Severe acute respiratory syndrome (SARS) in Singapore - update 2
SARS case in Singapore linked to accidental laboratory contamination
24 September 2003
Disease Outbreak Reported
The Singapore Ministry of Health has released the full report of an international investigation of a recent SARS case. The investigation, which followed laboratory confirmation on 8 September of SARS in a 27-year-old researcher, concluded that the patient most likely acquired the infection in a laboratory as the result of accidental contamination. The investigation found no evidence of further transmission and no reason to regard this single isolated case as a concern for international public health.

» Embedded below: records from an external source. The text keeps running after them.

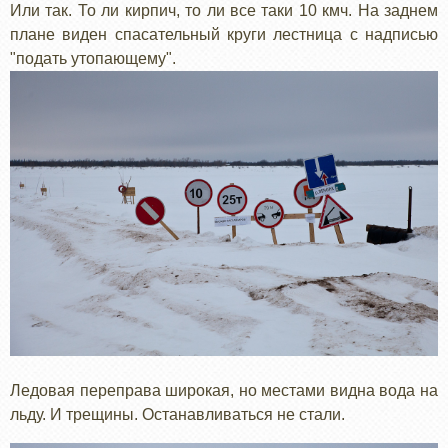
Или так. То ли кирпич, то ли все таки 10 кмч. На заднем
плане виден спасательный круги лестница с надписью
"подать утопающему".
Ледовая переправа широкая, но местами видна вода на
льду. И трещины. Останавливаться не стали.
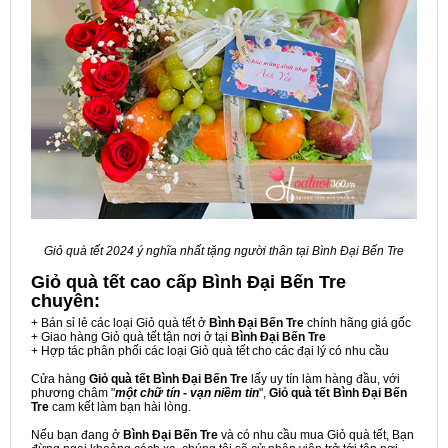
Giỏ quà tết 2024 ý nghĩa nhất tặng người thân tại Bình Đại Bến Tre
Giỏ quà tết cao cấp Bình Đại Bến Tre
chuyên:
+ Bán sỉ lẻ các loại Giỏ quà tết ở
Bình Đại Bến Tre
chính hãng giá gốc
+ Giao hàng Giỏ quà tết tận nơi ở tại
Bình Đại Bến Tre
+ Hợp tác phân phối các loại Giỏ quà tết cho các đại lý có nhu cầu
Cửa hàng
Giỏ quà tết Bình Đại Bến Tre
lấy uy tín làm hàng đầu, với
phương châm "
một chữ tín - vạn niềm tin
",
Giỏ quà tết Bình Đại Bến
Tre
cam kết làm bạn hài lòng.
Nếu bạn đang ở
Bình Đại Bến Tre
và có nhu cầu mua Giỏ quà tết, Bạn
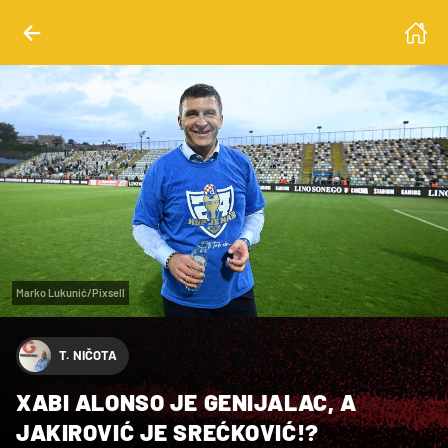
Marko Lukunić/Pixsell
T. NIČOTA
XABI ALONSO JE GENIJALAC, A
JAKIROVIĆ JE SREĆKOVIĆ!?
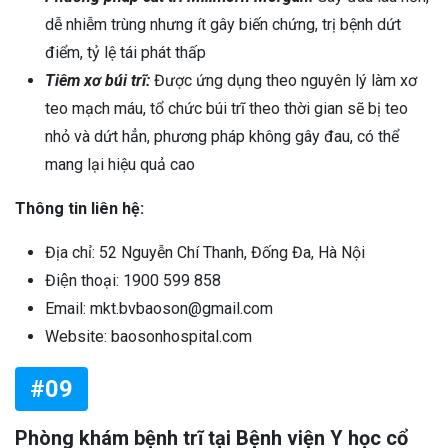
dễ nhiễm trùng nhưng ít gây biến chứng, trị bệnh dứt
điểm, tỷ lệ tái phát thấp
Tiêm xơ búi trĩ:
Được ứng dụng theo nguyên lý làm xơ
teo mạch máu, tổ chức búi trĩ theo thời gian sẽ bị teo
nhỏ và dứt hẳn, phương pháp không gây đau, có thể
mang lại hiệu quả cao
Thông tin liên hệ:
Địa chỉ: 52 Nguyễn Chí Thanh, Đống Đa, Hà Nội
Điện thoại: 1900 599 858
Email: mkt.bvbaoson@gmail.com
Website: baosonhospital.com
#09
Phòng khám bệnh trĩ tại Bệnh viện Y học cổ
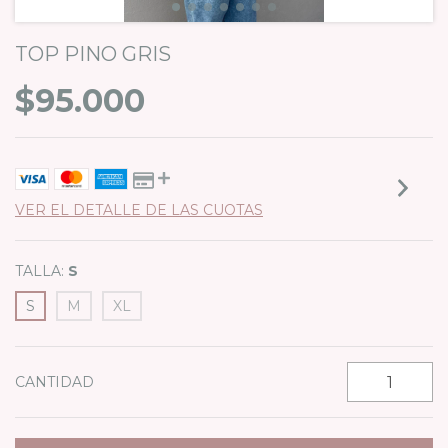
TOP PINO GRIS
$95.000
VER EL DETALLE DE LAS CUOTAS
TALLA:
S
S
M
XL
CANTIDAD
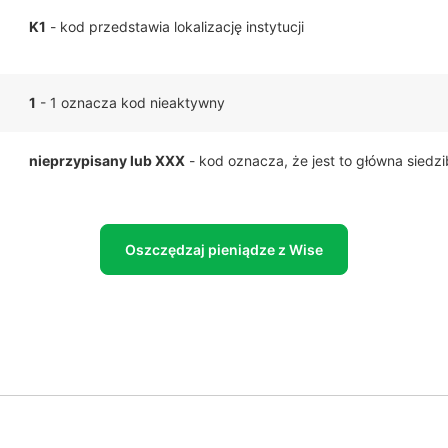
K1
- kod przedstawia lokalizację instytucji
1
- 1 oznacza kod nieaktywny
nieprzypisany lub XXX
- kod oznacza, że jest to główna siedz
Oszczędzaj pieniądze z Wise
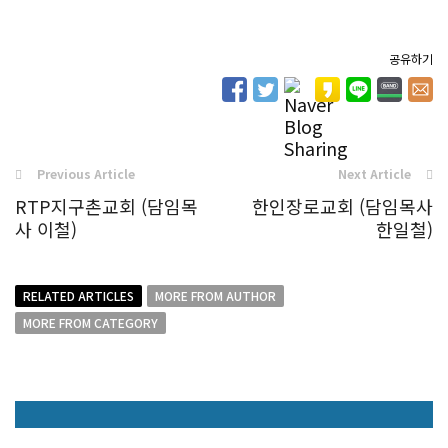
공유하기
Previous Article
Next Article
RTP지구촌교회 (담임목
한인장로교회 (담임목사
사 이철)
한일철)
RELATED ARTICLES
MORE FROM AUTHOR
MORE FROM CATEGORY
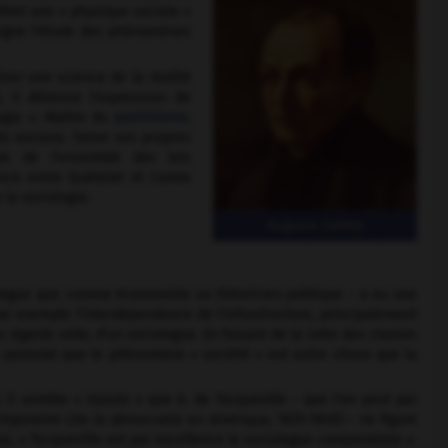
finit une « physique sociale »
ésigne l'étude des phénomènes
iser une science de la réalité
il délaisse l'expression de
ogie ». Maître du
positivisme
,
ts sociaux. Selon ses propres
ve de l'ensemble des lois
nce entre Quételet et Comte
la sociologie.
Auguste Comte
ogue que comme économiste ou théoricien politique – a eu une
ar exemple l'interdépendance de l'infrastructure, principalement
égards celle, d'un sociologue. En faisant de la lutte des classes
e postulat que le phénomène « société » est autre chose que la
, il semble « injuste » que A. de Tocqueville – que l'on peut par
emporaine (
De la démocratie en Amérique,
1835-1840) – ne figure
ui, « Tocqueville est par excellence le sociologue comparatiste ».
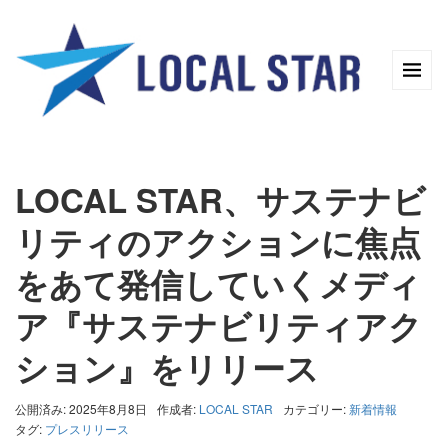
LOCAL STAR、サステナビ
リティのアクションに焦点
をあて発信していくメディ
ア『サステナビリティアク
ション』をリリース
公開済み: 2025年8月8日
作成者:
LOCAL STAR
カテゴリー:
新着情報
タグ:
プレスリリース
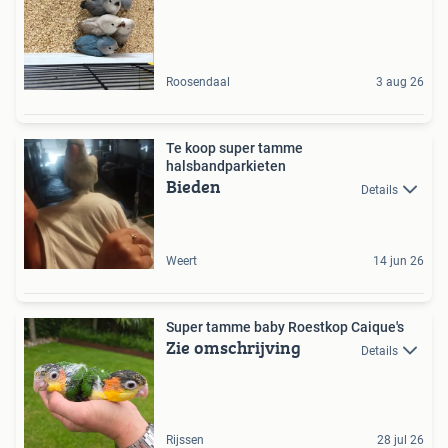
Roosendaal
3 aug 26
Te koop super tamme
halsbandparkieten
Bieden
Details
Weert
14 jun 26
Super tamme baby Roestkop Caique's
Zie omschrijving
Details
Rijssen
28 jul 26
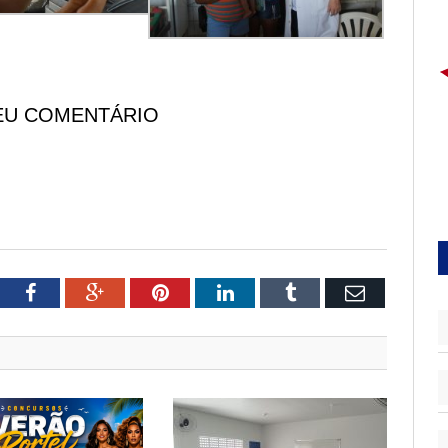
EU COMENTÁRIO
tter
Facebook
Google+
Pinterest
LinkedIn
Tumblr
Email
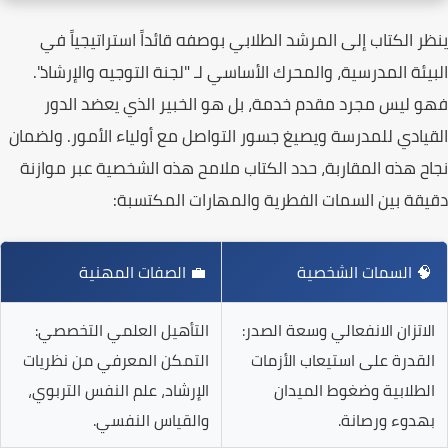
ينظر
الكتاب
إلى المرشد الطلابي بوصفه
قائداً استراتيجياً
في
البيئة المدرسية، والمحرك الأساسي لـ "لجنة التوجيه والإرشاد".
فهو ليس مجرد مقدم خدمة، بل هو الخبير الذي يعضد الدور
القيادي للمدرسة ويصيغ جسور التواصل مع أولياء الأمور. ولضمان
نجاح هذه المقاربة، حدد
الكتاب
ملامح هذه الشخصية عبر موازنة
دقيقة بين السمات الفطرية والمهارات المكتسبة:
🧠 السمات الشخصية
💼 الصفات المهنية
الاتزان الانفعالي وسعة الصدر:
التأهيل العلمي التخصصي:
القدرة على استيعاب الأزمات
التمكن المعرفي من نظريات
الطلابية وضغوط الميدان
الإرشاد، علم النفس التربوي،
بهدوء ورصانة.
والقياس النفسي.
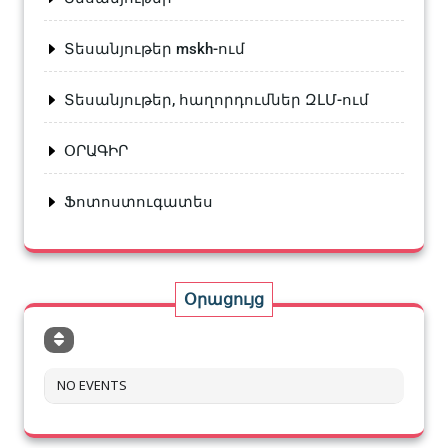
Տեսանյութեր mskh-ում
Տեսանյութեր, հաղորդումներ ԶԼՄ-ում
ՕՐԱԳԻՐ
Ֆոտոստուգատես
Օրացույց
NO EVENTS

The case in Singapore marked the first case of SARS to be confirmed since the last known case in the world was detected and isolated in Taiwan, China, on 15 June. In addition to positive results in the laboratory tests for the SARS coronavirus, the SARS agent, subsequently confirmed by the US Centers for Disease Control and Prevention, the Singapore patient showed clinical signs consistent with a diagnosis of SARS.
The patient was conducting research on the West Nile virus in a laboratory that was also conducting research using active SARS coronavirus. The investigation concluded that cross-contamination of West Nile virus samples with the SARS virus in the laboratory was the source of infection. Both viruses were detected in a research specimen.
The genetic sequence of the SARS coronavirus isolated from the infected patient was found to be closely related to the sequence of the laboratory strain, further supporting the likelihood that infection was the result of accidental laboratory contamination.
The investigation was conducted by an 11-member panel including experts from Singapore, WHO Western Pacific Regional Office and the US Centers for Disease Control and Prevention. The investigation found no evidence that the patient was a carrier of the SARS virus, acquired during some past contact with a SARS patient, or that any other chain of person-to-person transmission was the cause of the infection. Research on the SARS virus in Singapore is conducted in biosafety level 3 facilities.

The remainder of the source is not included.